**EXERCISE DESCRIPTION**
Restate the data below word for word. Leave the images out.

**INFORMATION SUPPLIED**
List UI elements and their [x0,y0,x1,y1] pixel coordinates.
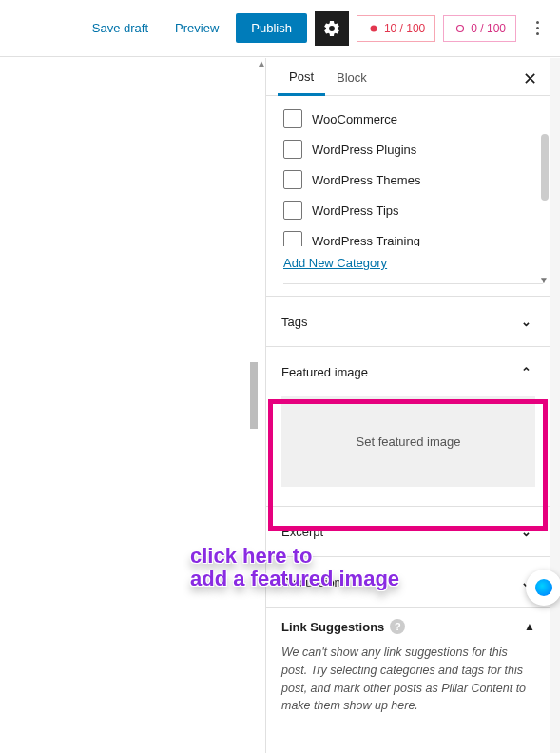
category-item: WordPress Training [283,225,543,246]
chevron-down-icon[interactable]: ▼ [539,275,549,284]
panel-body: WooCommerce WordPress Plugins WordPress … [266,96,550,732]
category-checkbox[interactable] [283,231,302,246]
discussion-section-toggle[interactable]: Discussion ⌄ [266,556,550,607]
set-featured-image-button[interactable]: Set featured image [281,396,535,487]
floating-chat-button[interactable] [526,570,560,606]
link-suggestions-text: We can't show any link suggestions for t… [281,644,535,715]
excerpt-section-toggle[interactable]: Excerpt ⌄ [266,506,550,556]
category-label: WordPress Themes [312,173,420,187]
close-icon: ✕ [523,68,537,89]
featured-image-title: Featured image [281,365,368,379]
chevron-down-icon: ⌄ [516,522,535,541]
caret-up-icon: ▲ [524,620,535,633]
settings-sidebar: Post Block ✕ WooCommerce WordPress Plugi… [265,58,550,753]
tab-block[interactable]: Block [325,59,378,94]
seo-score-2-text: 0 / 100 [471,22,506,35]
category-checkbox[interactable] [283,140,302,159]
svg-point-0 [370,25,377,31]
excerpt-title: Excerpt [281,525,323,539]
link-suggestions-toggle[interactable]: Link Suggestions ? ▲ [281,608,535,644]
preview-link[interactable]: Preview [165,15,228,41]
category-item: WooCommerce [283,104,543,134]
seo-score-pill-2[interactable]: 0 / 100 [443,15,516,42]
seo-swirl-icon [454,22,467,35]
settings-button[interactable] [315,11,349,46]
help-icon[interactable]: ? [390,619,405,634]
category-label: WordPress Training [312,234,420,247]
category-label: WooCommerce [312,112,397,126]
svg-point-1 [457,25,464,31]
gear-icon [322,19,341,38]
category-item: WordPress Plugins [283,134,543,164]
sidebar-scroll-track[interactable] [550,58,560,753]
seo-score-pill-1[interactable]: 10 / 100 [357,15,435,42]
categories-scrollbar-thumb[interactable] [541,134,549,201]
featured-image-body: Set featured image [266,396,550,506]
tags-section-toggle[interactable]: Tags ⌄ [266,296,550,346]
category-checkbox[interactable] [283,170,302,189]
categories-section: WooCommerce WordPress Plugins WordPress … [266,96,550,296]
chevron-down-icon: ⌄ [516,312,535,331]
save-draft-link[interactable]: Save draft [83,15,158,41]
category-item: WordPress Tips [283,195,543,225]
link-suggestions-title: Link Suggestions [281,620,384,634]
close-sidebar[interactable]: ✕ [518,68,541,90]
category-checkbox[interactable] [283,201,302,220]
more-menu[interactable] [524,11,550,46]
content-scrollbar[interactable] [250,362,258,429]
category-item: WordPress Themes [283,164,543,195]
sidebar-tabs: Post Block ✕ [266,58,550,96]
chat-icon [535,579,552,596]
category-label: WordPress Plugins [312,143,416,157]
main-area: ▲ Post Block ✕ WooCommerce WordPress P [0,58,560,753]
featured-image-section-toggle[interactable]: Featured image ⌃ [266,346,550,396]
chevron-up-icon: ⌃ [516,362,535,381]
publish-button[interactable]: Publish [236,13,307,43]
divider [283,283,543,284]
category-label: WordPress Tips [312,203,399,218]
seo-score-1-text: 10 / 100 [384,22,425,35]
add-new-category-link[interactable]: Add New Category [283,246,543,283]
tags-title: Tags [281,315,307,329]
link-suggestions-section: Link Suggestions ? ▲ We can't show any l… [266,607,550,732]
category-checkbox[interactable] [283,109,302,128]
seo-icon [367,22,380,35]
discussion-title: Discussion [281,575,341,589]
tab-post[interactable]: Post [278,58,325,96]
editor-topbar: Save draft Preview Publish 10 / 100 0 / … [0,0,560,57]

**ANSWER BELOW**
List UI elements and their [x0,y0,x1,y1] pixel coordinates.
category-item: WordPress Training [283,225,543,246]
chevron-down-icon[interactable]: ▼ [539,275,549,284]
panel-body: WooCommerce WordPress Plugins WordPress … [266,96,550,732]
category-checkbox[interactable] [283,231,302,246]
discussion-section-toggle[interactable]: Discussion ⌄ [266,556,550,607]
set-featured-image-button[interactable]: Set featured image [281,396,535,487]
floating-chat-button[interactable] [526,570,560,606]
link-suggestions-text: We can't show any link suggestions for t… [281,644,535,715]
excerpt-section-toggle[interactable]: Excerpt ⌄ [266,506,550,556]
category-label: WordPress Themes [312,173,420,187]
close-icon: ✕ [523,68,537,89]
featured-image-title: Featured image [281,365,368,379]
chevron-down-icon: ⌄ [516,522,535,541]
caret-up-icon: ▲ [524,620,535,633]
settings-sidebar: Post Block ✕ WooCommerce WordPress Plugi… [265,58,550,753]
tab-block[interactable]: Block [325,59,378,94]
seo-score-2-text: 0 / 100 [471,22,506,35]
category-checkbox[interactable] [283,140,302,159]
svg-point-0 [370,25,377,31]
excerpt-title: Excerpt [281,525,323,539]
link-suggestions-toggle[interactable]: Link Suggestions ? ▲ [281,608,535,644]
preview-link[interactable]: Preview [165,15,228,41]
category-item: WooCommerce [283,104,543,134]
seo-score-pill-2[interactable]: 0 / 100 [443,15,516,42]
seo-swirl-icon [454,22,467,35]
settings-button[interactable] [315,11,349,46]
help-icon[interactable]: ? [390,619,405,634]
category-label: WordPress Training [312,234,420,247]
category-label: WooCommerce [312,112,397,126]
svg-point-1 [457,25,464,31]
gear-icon [322,19,341,38]
category-item: WordPress Plugins [283,134,543,164]
sidebar-scroll-track[interactable] [550,58,560,753]
seo-score-pill-1[interactable]: 10 / 100 [357,15,435,42]
categories-scrollbar-thumb[interactable] [541,134,549,201]
featured-image-body: Set featured image [266,396,550,506]
tags-section-toggle[interactable]: Tags ⌄ [266,296,550,346]
category-checkbox[interactable] [283,170,302,189]
categories-section: WooCommerce WordPress Plugins WordPress … [266,96,550,296]
chevron-down-icon: ⌄ [516,312,535,331]
save-draft-link[interactable]: Save draft [83,15,158,41]
category-item: WordPress Tips [283,195,543,225]
link-suggestions-title: Link Suggestions [281,620,384,634]
close-sidebar[interactable]: ✕ [518,68,541,90]
category-checkbox[interactable] [283,201,302,220]
more-menu[interactable] [524,11,550,46]
content-scrollbar[interactable] [250,362,258,429]
category-item: WordPress Themes [283,164,543,195]
sidebar-tabs: Post Block ✕ [266,58,550,96]
chat-icon [535,579,552,596]
category-label: WordPress Plugins [312,143,416,157]
main-area: ▲ Post Block ✕ WooCommerce WordPress P [0,58,560,753]
featured-image-section-toggle[interactable]: Featured image ⌃ [266,346,550,396]
chevron-up-icon: ⌃ [516,362,535,381]
publish-button[interactable]: Publish [236,13,307,43]
divider [283,283,543,284]
category-label: WordPress Tips [312,203,399,218]
seo-score-1-text: 10 / 100 [384,22,425,35]
add-new-category-link[interactable]: Add New Category [283,246,543,283]
tags-title: Tags [281,315,307,329]
link-suggestions-section: Link Suggestions ? ▲ We can't show any l… [266,607,550,732]
category-checkbox[interactable] [283,109,302,128]
seo-icon [367,22,380,35]
discussion-title: Discussion [281,575,341,589]
tab-post[interactable]: Post [278,58,325,96]
editor-topbar: Save draft Preview Publish 10 / 100 0 / … [0,0,560,57]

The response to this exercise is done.